[Prompt]
From the records below, set down exactly the lines starting with the line that contains "Dwupoziomowe 5 pokoi dla" and going on through the line that contains "Vous cherchez à". Nothing else is wanted.

Records provided START

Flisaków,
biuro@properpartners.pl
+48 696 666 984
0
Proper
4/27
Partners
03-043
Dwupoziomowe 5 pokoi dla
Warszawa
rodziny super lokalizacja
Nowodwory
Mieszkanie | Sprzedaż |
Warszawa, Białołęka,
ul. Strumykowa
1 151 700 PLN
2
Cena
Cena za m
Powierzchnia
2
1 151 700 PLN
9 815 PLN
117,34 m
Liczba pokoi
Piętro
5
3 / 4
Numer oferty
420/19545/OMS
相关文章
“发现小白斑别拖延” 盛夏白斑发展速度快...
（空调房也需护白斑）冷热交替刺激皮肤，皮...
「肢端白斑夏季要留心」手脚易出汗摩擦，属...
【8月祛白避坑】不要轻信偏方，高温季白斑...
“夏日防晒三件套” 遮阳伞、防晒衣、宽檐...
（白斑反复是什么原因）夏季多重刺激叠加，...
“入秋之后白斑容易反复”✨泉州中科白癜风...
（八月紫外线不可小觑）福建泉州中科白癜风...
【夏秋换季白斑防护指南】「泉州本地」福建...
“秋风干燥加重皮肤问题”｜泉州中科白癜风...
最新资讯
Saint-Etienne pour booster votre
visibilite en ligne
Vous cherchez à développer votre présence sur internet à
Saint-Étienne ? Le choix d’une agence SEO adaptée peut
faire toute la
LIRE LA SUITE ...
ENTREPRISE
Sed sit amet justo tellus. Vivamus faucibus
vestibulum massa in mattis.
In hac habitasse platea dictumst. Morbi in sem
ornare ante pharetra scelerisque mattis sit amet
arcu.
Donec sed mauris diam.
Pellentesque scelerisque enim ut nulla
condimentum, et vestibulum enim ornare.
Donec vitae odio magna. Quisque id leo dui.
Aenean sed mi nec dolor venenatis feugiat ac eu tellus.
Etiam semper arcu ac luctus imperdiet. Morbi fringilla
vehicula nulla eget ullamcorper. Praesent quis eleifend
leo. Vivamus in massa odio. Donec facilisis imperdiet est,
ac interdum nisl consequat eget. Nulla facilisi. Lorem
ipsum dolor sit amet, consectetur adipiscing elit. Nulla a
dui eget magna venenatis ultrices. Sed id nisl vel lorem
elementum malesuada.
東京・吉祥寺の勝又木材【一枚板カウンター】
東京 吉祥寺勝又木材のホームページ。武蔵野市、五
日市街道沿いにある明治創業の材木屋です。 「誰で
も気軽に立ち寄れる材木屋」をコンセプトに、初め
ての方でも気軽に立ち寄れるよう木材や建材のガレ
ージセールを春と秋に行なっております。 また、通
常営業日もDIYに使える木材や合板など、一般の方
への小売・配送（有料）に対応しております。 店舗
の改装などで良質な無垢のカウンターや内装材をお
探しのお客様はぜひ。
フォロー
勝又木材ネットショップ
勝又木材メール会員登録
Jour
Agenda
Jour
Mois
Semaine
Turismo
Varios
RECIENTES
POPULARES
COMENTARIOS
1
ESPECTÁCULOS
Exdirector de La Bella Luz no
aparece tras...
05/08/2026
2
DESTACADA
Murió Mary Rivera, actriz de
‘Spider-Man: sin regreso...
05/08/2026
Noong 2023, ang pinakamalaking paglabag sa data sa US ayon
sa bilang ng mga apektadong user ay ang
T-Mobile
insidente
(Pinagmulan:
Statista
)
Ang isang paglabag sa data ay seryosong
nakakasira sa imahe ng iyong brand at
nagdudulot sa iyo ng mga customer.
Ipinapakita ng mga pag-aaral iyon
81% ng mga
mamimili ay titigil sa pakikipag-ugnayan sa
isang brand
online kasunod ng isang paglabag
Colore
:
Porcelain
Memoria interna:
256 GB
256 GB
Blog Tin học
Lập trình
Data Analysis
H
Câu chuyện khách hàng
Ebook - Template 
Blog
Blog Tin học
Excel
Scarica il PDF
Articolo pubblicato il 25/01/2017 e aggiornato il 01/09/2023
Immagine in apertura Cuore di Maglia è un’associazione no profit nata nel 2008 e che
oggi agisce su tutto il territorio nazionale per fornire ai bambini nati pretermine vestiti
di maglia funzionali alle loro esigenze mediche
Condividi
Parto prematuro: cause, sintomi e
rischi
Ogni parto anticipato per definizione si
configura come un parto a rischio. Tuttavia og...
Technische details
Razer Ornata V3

Records provided END
Records provided START

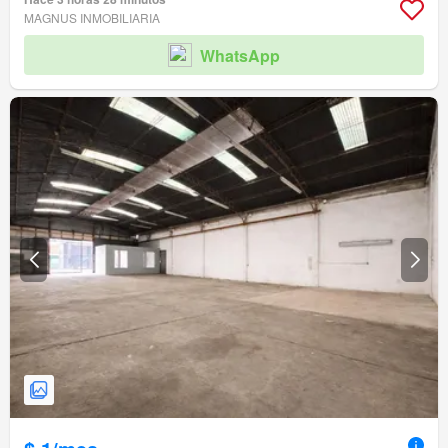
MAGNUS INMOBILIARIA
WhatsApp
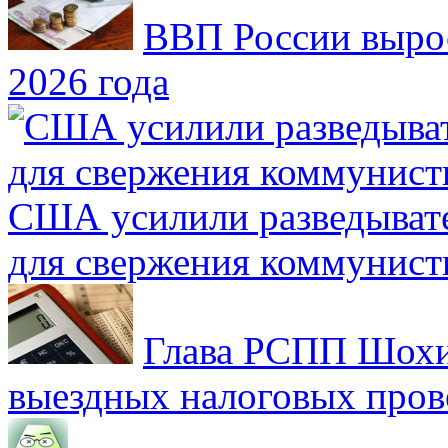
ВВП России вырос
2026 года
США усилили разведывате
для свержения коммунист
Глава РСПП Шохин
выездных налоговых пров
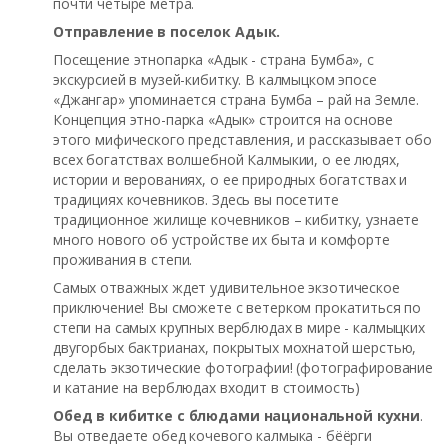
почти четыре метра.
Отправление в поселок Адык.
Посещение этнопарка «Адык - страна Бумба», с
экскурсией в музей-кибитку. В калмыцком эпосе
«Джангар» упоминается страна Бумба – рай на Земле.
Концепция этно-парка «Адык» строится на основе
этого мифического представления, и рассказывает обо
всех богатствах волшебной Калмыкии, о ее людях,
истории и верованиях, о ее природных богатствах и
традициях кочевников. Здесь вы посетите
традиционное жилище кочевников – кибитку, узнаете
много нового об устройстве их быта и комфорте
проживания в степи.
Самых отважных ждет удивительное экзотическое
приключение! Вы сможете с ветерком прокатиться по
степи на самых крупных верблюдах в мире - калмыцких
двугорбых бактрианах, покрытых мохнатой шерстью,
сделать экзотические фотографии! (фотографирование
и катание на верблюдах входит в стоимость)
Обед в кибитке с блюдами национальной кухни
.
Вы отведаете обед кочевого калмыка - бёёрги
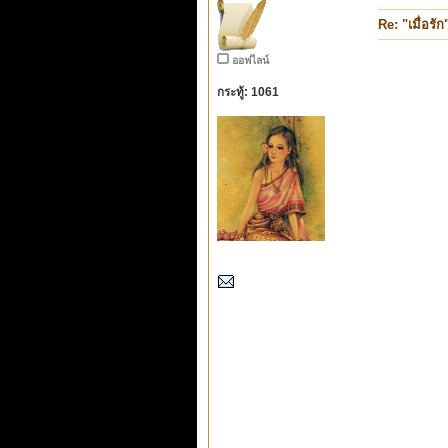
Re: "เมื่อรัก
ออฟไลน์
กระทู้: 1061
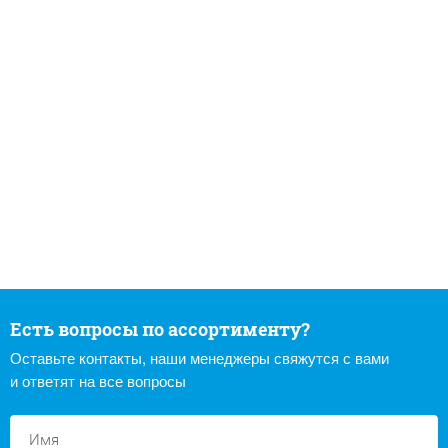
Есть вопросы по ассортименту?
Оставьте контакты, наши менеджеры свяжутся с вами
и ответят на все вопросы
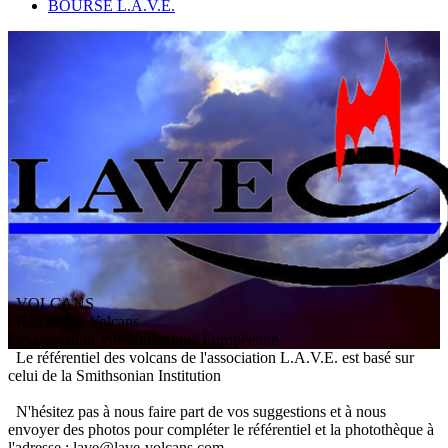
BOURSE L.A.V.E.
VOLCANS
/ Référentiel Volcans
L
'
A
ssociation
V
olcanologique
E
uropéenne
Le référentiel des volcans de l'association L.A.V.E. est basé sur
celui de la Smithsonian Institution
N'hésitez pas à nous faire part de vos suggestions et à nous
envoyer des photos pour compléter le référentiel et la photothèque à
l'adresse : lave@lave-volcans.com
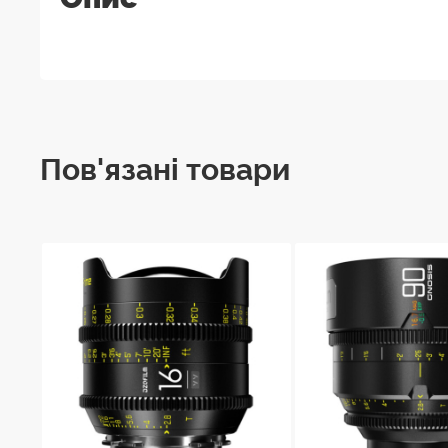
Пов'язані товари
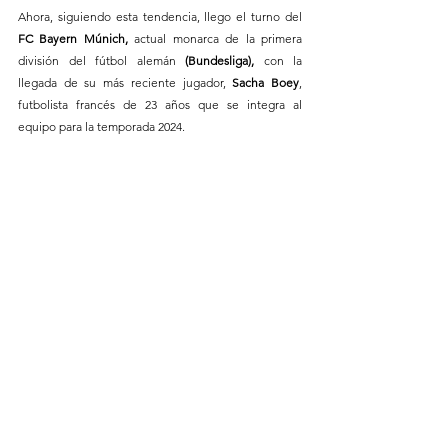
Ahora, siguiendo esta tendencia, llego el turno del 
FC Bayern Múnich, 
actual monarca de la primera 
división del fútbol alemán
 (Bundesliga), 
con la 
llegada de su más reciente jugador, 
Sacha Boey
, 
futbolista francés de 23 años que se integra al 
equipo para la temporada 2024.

Records provided END

[Solution below]
Dwupoziomowe 5 pokoi dla
Warszawa
rodziny super lokalizacja
Nowodwory
Mieszkanie | Sprzedaż |
Warszawa, Białołęka,
ul. Strumykowa
1 151 700 PLN
2
Cena
Cena za m
Powierzchnia
2
1 151 700 PLN
9 815 PLN
117,34 m
Liczba pokoi
Piętro
5
3 / 4
Numer oferty
420/19545/OMS
相关文章
“发现小白斑别拖延” 盛夏白斑发展速度快...
（空调房也需护白斑）冷热交替刺激皮肤，皮...
「肢端白斑夏季要留心」手脚易出汗摩擦，属...
【8月祛白避坑】不要轻信偏方，高温季白斑...
“夏日防晒三件套” 遮阳伞、防晒衣、宽檐...
（白斑反复是什么原因）夏季多重刺激叠加，...
“入秋之后白斑容易反复”✨泉州中科白癜风...
（八月紫外线不可小觑）福建泉州中科白癜风...
【夏秋换季白斑防护指南】「泉州本地」福建...
“秋风干燥加重皮肤问题”｜泉州中科白癜风...
最新资讯
Saint-Etienne pour booster votre
visibilite en ligne
Vous cherchez à développer votre présence sur internet à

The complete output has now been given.